■ **Data for analysis**
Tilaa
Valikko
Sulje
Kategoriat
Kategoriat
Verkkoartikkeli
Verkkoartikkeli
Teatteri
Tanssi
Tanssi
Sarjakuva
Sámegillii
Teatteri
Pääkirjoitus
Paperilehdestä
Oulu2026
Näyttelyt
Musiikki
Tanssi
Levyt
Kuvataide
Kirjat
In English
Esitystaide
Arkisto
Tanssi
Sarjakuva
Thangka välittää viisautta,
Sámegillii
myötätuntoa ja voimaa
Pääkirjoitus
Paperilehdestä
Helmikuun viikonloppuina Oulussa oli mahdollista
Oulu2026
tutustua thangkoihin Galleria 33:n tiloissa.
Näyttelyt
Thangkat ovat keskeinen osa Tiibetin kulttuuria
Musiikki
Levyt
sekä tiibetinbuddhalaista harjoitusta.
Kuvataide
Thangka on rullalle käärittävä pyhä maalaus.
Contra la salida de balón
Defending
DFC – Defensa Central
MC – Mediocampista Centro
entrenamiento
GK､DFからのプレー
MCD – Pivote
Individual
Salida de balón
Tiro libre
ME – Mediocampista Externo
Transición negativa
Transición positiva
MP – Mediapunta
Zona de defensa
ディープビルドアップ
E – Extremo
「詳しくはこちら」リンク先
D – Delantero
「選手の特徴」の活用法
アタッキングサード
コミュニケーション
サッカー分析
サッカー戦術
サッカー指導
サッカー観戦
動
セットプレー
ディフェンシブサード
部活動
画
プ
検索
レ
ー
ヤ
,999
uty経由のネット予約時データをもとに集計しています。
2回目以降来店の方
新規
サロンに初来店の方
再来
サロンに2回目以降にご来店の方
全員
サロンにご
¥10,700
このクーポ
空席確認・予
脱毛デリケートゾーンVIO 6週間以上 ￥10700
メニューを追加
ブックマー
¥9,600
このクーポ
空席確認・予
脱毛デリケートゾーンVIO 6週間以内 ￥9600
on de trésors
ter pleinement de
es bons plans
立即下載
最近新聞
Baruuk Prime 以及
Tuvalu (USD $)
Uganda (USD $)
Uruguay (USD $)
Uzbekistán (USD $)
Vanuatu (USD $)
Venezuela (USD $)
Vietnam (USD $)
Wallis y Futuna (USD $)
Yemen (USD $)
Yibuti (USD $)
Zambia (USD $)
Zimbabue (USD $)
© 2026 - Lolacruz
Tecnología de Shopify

■ **Exercise**
Your task is to quote the lines above, beginning with the first and ending with the one that holds "tutustua thangkoihin Galleria 33:n tiloissa.".

■ **Exercise answer**
Tilaa
Valikko
Sulje
Kategoriat
Kategoriat
Verkkoartikkeli
Verkkoartikkeli
Teatteri
Tanssi
Tanssi
Sarjakuva
Sámegillii
Teatteri
Pääkirjoitus
Paperilehdestä
Oulu2026
Näyttelyt
Musiikki
Tanssi
Levyt
Kuvataide
Kirjat
In English
Esitystaide
Arkisto
Tanssi
Sarjakuva
Thangka välittää viisautta,
Sámegillii
myötätuntoa ja voimaa
Pääkirjoitus
Paperilehdestä
Helmikuun viikonloppuina Oulussa oli mahdollista
Oulu2026
tutustua thangkoihin Galleria 33:n tiloissa.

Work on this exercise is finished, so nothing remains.